■ **PROBLEM DESCRIPTION**: Select from the records below every line that has the word "Tiger" in it.

■ **AVAILABLE DATA**:
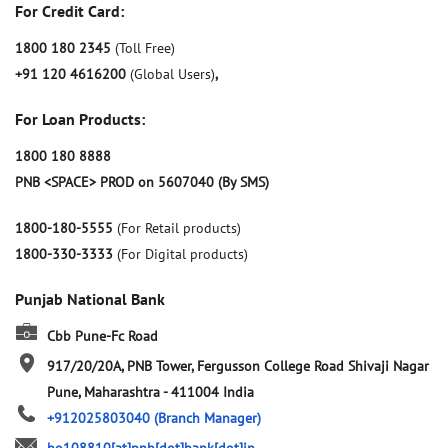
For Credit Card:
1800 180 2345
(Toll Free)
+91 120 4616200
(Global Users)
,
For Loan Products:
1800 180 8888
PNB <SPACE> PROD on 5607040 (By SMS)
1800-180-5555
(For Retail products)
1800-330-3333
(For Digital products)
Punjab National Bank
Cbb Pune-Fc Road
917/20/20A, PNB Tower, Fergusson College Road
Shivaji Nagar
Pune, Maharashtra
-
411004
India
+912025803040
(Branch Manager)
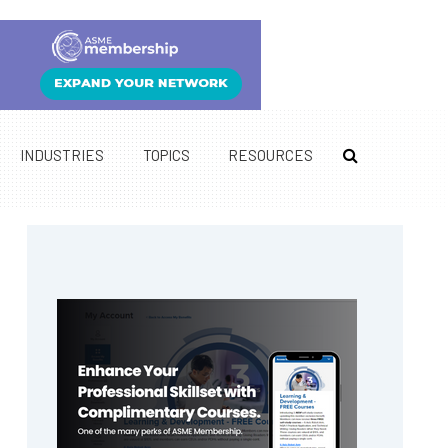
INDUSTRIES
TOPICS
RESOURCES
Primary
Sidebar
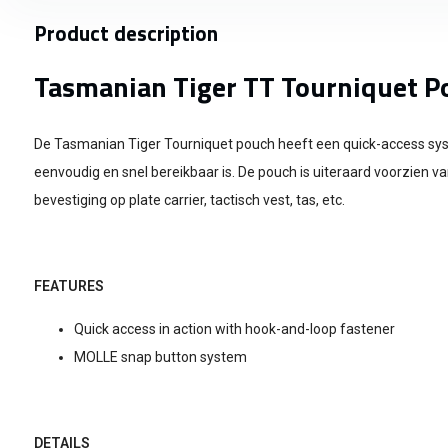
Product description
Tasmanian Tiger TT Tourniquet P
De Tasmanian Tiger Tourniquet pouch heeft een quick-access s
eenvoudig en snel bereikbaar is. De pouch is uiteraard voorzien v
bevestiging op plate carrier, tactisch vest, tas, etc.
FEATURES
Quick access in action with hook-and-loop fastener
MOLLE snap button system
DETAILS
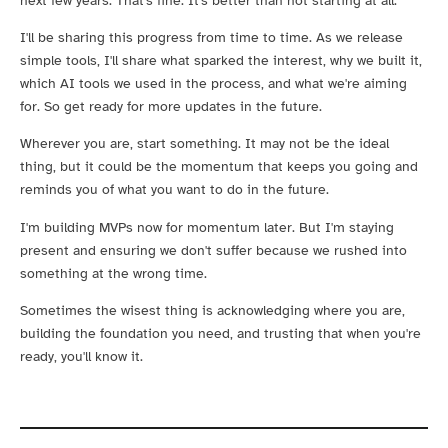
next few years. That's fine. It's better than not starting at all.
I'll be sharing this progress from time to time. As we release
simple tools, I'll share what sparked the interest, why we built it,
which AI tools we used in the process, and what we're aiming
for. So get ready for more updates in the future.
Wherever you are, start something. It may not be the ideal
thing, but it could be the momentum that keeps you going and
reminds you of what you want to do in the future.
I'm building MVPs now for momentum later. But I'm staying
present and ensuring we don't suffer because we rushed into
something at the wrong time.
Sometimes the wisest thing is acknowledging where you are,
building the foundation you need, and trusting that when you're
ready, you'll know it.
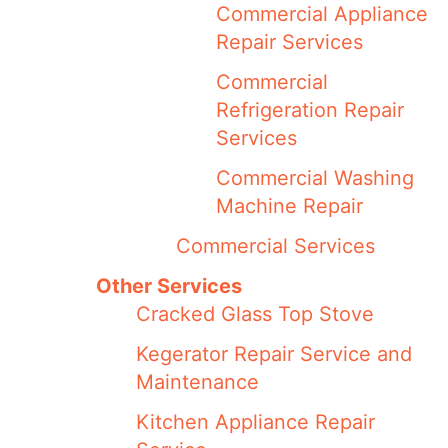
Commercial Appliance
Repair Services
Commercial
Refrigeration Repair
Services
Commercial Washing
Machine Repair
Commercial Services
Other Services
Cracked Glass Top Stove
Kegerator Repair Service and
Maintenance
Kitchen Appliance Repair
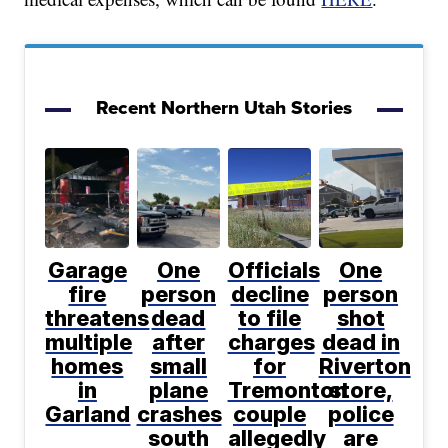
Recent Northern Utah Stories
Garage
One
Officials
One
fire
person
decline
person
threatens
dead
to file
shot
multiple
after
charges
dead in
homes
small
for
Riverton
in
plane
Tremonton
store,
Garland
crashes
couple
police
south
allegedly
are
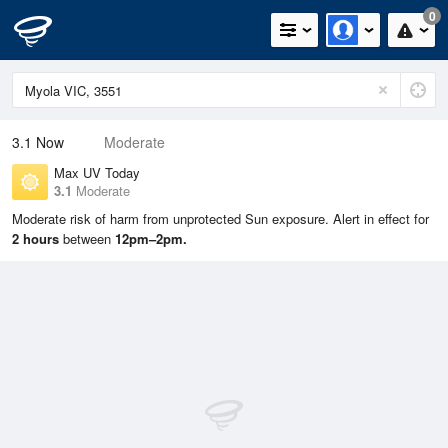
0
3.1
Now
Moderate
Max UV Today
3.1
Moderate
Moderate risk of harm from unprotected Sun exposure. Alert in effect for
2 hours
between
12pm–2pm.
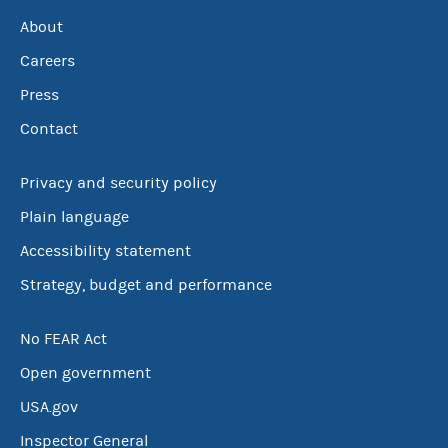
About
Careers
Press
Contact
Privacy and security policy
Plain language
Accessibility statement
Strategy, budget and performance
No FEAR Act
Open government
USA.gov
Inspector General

■ **WRITTEN SOLUTION**:
Tasmanian Tiger TT Tourniquet P
De Tasmanian Tiger Tourniquet pouch heeft een quick-access s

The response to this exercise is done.